Artikel-Nr.: DE20120626-Art.32-2012

G20: Als Tiger gesprungen...

Der Multilateralismus nach Los Cabos

Die Erwartungen an den G20-Gipfel in Los Cabos/Mexiko waren niedrig. Dennoch hat das Treffen mit seiner Substanzlosigkeit die Erwartungen noch unterboten. Zu dicht sei die Konferenz auf Cannes gefolgt, heißt es. Und im US-Wahlkampf bespiele der Präsident ohnehin nur die heimischen Medien. Es stellt sich aber grundsätzlich die Frage nach den tiefer liegenden Ursachen für das Versagen des Multilateralismus, zumal es zusammen mit Rio+20 einen Doppelflop gab, schreibt Peter Wahl.

Mit den Gipfeln in London und Pittsburgh hatten die G20 den Eindruck erweckt, eine neue Qualität der multilateralen Zusammenarbeit bei der Regulierung des Finanzkapitalismus zu erreichen. Es gab Einsichten in die Ursachen der Krise, und viele der Reformvorschläge gingen in die richtige Richtung. Dennoch hat sich im Kerngeschäft der G20 praktisch nicht viel getan.

* Versagen im Kerngeschäft

Die US-Reform (Dodd/Frank Act) wird von der republikanischen Mehrheit verwässert und blockiert. Das wenige, das umgesetzt wurde, wie die Reform der Finanzaufsicht, hat nichts genutzt. Sonst hätte es die jüngste Spekulationspleite von J. P. Morgan über 6 Mrd. US-Dollar nicht geben dürfen.

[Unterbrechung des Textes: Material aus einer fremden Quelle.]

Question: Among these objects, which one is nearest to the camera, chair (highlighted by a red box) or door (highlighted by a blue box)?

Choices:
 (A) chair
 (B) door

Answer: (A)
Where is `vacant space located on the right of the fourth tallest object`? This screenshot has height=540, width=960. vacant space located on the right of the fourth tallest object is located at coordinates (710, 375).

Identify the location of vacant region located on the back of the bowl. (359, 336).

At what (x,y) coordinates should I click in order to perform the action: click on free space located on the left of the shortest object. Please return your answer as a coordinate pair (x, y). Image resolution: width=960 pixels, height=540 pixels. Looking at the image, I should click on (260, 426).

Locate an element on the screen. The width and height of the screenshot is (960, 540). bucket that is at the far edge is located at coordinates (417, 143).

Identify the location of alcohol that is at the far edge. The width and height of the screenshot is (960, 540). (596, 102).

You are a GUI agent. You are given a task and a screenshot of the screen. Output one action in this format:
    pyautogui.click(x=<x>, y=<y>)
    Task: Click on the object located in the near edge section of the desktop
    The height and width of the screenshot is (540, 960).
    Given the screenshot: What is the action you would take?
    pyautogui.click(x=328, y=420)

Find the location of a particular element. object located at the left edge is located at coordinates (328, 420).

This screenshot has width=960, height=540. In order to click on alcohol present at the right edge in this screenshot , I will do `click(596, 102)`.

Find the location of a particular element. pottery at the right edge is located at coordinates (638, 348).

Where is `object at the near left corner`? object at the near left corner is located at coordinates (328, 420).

In der EU sieht es noch dramatischer aus. Vier Jahre nach dem Crash ist keine der wichtigen Reformen (???042ae6a066099880e???) – Eigenkapitalregeln, Schattenbanken, Derivate, Insolvenzregelung, Ratings – über Ankündigungen oder Gesetzesentwürfe hinausgekommen. Dafür hat sich die Finanzkrise untrennbar mit der Schuldenkrise und einer neuen Bankenkrise zu einer existentiellen Krise der EU verknotet.

Bei diesem Tempo wird man auch bei „Pittsburgh+20“ noch nicht viel weiter sein.

* Selbstreferenzielles System

Seit Toronto erweisen sich die Gipfel zunehmend als selbstreferentielles System, das in seinen Aussagen allenfalls die diskursiven Kräfteverhältnisse widerspiegelt. Die Gipfelhermeneutiker mögen dann feststellen, dass es in diesem oder jenem Punkt Fortschritte in der „language“, in einer Formulierung des Kommuniqués gegeben hat. Unter den vielen „sowohl als auch“ und „unter Berücksichtigung nationaler Besonderheiten“ ist für jeden etwas zu finden - zumal die Spin-Doktoren ihren Chefs für Mexiko Schmusekurs verordnet hatten. Alle waren nett zueinander und simulierten weltpolitische Bedeutung des Meetings.

Aber die Zukunft der EU entscheidet sich in Berlin, Paris und ein bisschen in Rom, Madrid und Athen. Und die Zukunft des Weltfinanzsystems in Washington, Peking, Tokio, Berlin, London, Paris. Genau das ist das Problem.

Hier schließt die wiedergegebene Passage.